Clement’s words “Drawn out of water,” also point us to a deeper theological meaning of the Ichthus symbol. The Ichthus was certainly a confession of Christ and his saving work, but it also became a baptismal symbol, identifying Jesus as the Big Fish and Christians as his little fish. Just as fish were drawn into the nets and out into the boat, so too, Christians are drawn out of water through Holy Baptism into Christ’s body, the Church.
The early church father Tertullian (c. 160-220) rigs Baptism and the Ichthus symbol together as well. In his treatise De Baptismos, he writes,
“Happy is our sacrament of water, in that, by washing away the sins of our early blindness, we are set free and admitted into eternal life! …But we, little fishes, after the example of our ΙΧΘΥΣ Jesus Christ are born in water, nor have we safety in any other way than by permanently abiding in water.”
Tertullian’s words are a beautiful witness to the reality that in Christ, our Big Fish, we, his little fish, are born from above in the waters of Holy Baptism, and our life as Christians is found in the promise that comes to us in the word and water of Baptism.
When you see the Ichthus, you see what Christians have seen for thousands of years, a picture that confesses, communicates, and teaches us the love of God in Christ Jesus his Son, our Savior.
Later on, in the fourth century, St.

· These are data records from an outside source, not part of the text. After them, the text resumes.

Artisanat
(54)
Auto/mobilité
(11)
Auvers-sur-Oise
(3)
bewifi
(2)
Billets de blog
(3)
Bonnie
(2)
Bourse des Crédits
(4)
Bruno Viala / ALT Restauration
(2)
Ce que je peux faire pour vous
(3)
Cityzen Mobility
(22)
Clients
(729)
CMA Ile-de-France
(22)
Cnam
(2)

Augustine (354-430) references the Ichthus in his famous tome The City of God. “Of these five Greek words (Iesous, Christos, Theou, Uios, Soter), should you group together the letters, you would form the word ichthus, fish, the mystical name of Jesus the Christ who, in the abyss of our mortality, as though in the depths of the sea, was able to remain alive, that is, free from sin.” (The City of God 23)
From Genesis to the Gospels; from Clement of Alexandria to Augustine of Hippo; from the first century to the twenty-first century, a simple, ordinary fish has been used by God’s people to illustrate his extraordinary mercy to us in Jesus Christ our savior. When you see the Ichthus, you see what Christians have seen for thousands of years, a picture that confesses, communicates, and teaches us the love of God in Christ Jesus his Son, our Savior. It is an image that anchors believers across the centuries to Christ, our Big Fish, who unites us little fish with him in the living waters of our Baptism.
It’s rather amazing if you think about it and points to the wonders of God’s gift of the imagination, a symbol used by Christians in the first century and throughout history, continues to confess Christ’s person and work for us in the twenty-first century. The Ichthus, like many popular Christian symbols, adorns our lives, homes, and churches; it catechizes our imaginations with the gospel and points us to Jesus Christ, God’s Son, our Savior.